John Roach
from National Geographic News
Evidence of water vapor "raining down" on a newly forming star system is offering the first direct look at how water likely gets incorporated into planets, NASA researchers announced.
(Related: "First Proof of Wet 'Hot Jupiter' Outside Solar System" [July 11, 2007].)
The water—enough to fill Earth's oceans five times over—falls at supersonic speeds in the form of a hail-like substance from the envelope of dust and gas that gave birth to the star.
The hail vaporizes when it smacks into the dusty disk around the embryonic star where planets are thought to take shape, according to models that best explain the observed data.
"This is the first time we've ever seen the process by which the surrounding envelope's material arrives at the disk," said Dan Watson, an astrophysicist at the University of Rochester in New York.
Watson is lead author of a paper describing the discovery in tomorrow's issue of the journal Nature.
"Since the disk is what's eventually going to give rise to the planetary system around the star, what we are seeing is the process by which that disk formed and therefore the initial conditions of planetary formation."
Star Development
The new work is based on observations of an embryonic star system taken with NASA's Spitzer Space Telescope (see images of stellar nurseries captured by Spitzer).
Astronomers observe such protostar systems in the infrared spectrum, because visible light is easily absorbed by the systems' dusty environments, making them invisible to the naked eye.
Water vapor emits a distinctive spectrum in infrared light.
The protostar lies about a thousand light-years from Earth in a cloud gas and dust. The whole system is called NGC 1333-IRAS 4B, or IRAS 4B for short.
The star is a warm, dense blob of material at the core of the cloud. A disk of planet-forming material is believed to circle the blob.

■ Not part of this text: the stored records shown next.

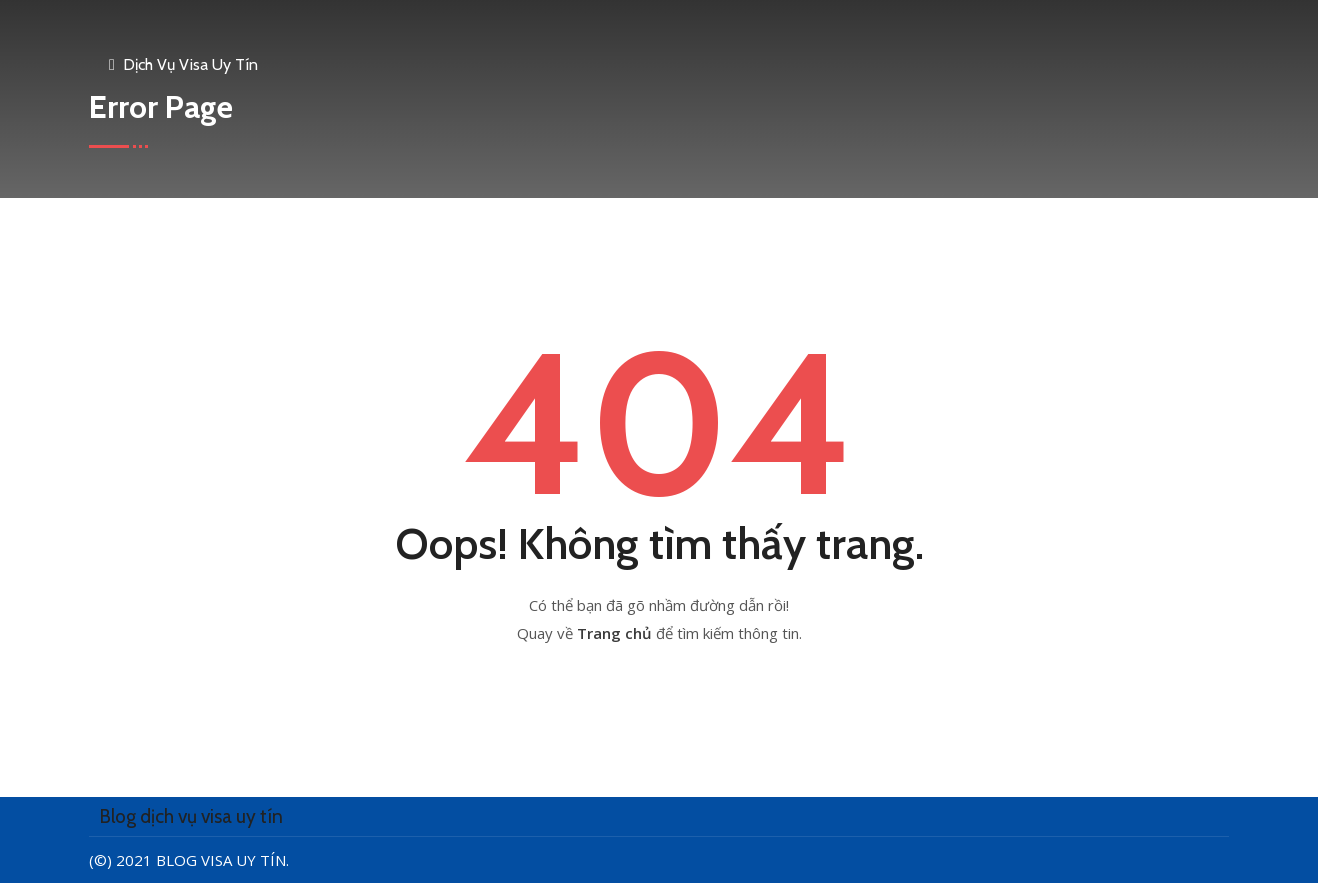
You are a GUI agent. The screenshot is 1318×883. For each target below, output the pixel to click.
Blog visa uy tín (221, 860)
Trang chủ (616, 633)
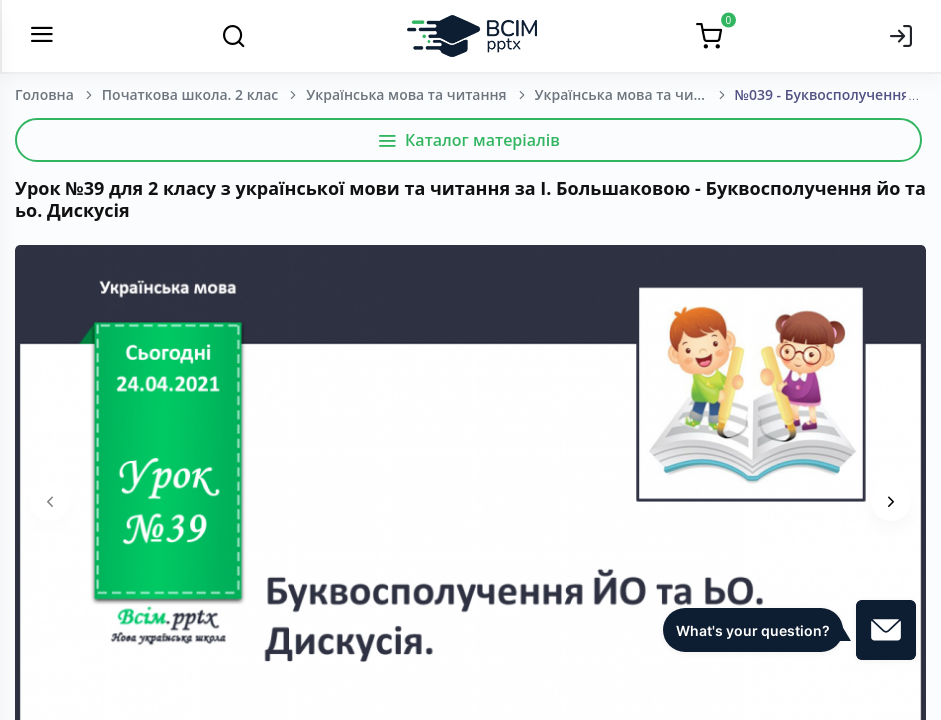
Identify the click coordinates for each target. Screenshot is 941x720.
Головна (44, 94)
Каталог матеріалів (468, 140)
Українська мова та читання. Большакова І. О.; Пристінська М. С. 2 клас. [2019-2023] (635, 94)
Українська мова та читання (406, 94)
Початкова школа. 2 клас (190, 94)
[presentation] (50, 501)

The radius of the disk is just larger than the distance between Pluto and the sun: about 3.6 billion miles (5.8 billion kilometers).
Based on their data, Watson and his colleagues say that the surface of the disk is -153 degrees Fahrenheit (-103 degrees Celsius).
While this seems frigid by Earth standards, Watson explained, the properties of water are different at the atmospheric pressure of the protostar, which is about a billionth of the pressure at sea level on Earth.
In addition, material equal to 23 times the mass of Earth arrives at the disk each year, Watson said.
"That's the material that's heating on arrival and then gradually cooling as it joins the lower parts of the disk," he said.
"This is very wet stuff. The original state is very wet," he added. "There's plenty of water to make a solar system out of."
Right Angle
Of the 30 embryonic star systems observed with Spitzer, only IRAS 4B showed signs of water vapor.
According to Watson, this is most likely because the protostar's axis points almost directly at Earth.
"The other 29 could very well have just as much water emission as IRAS 4B, but they are turned the wrong way and you can't see them," he said.
The team has already identified hundreds more protostar systems like IRAS 4B and plans to observe them with the Spitzer telescope, including more stars that exhibit this rare orientation.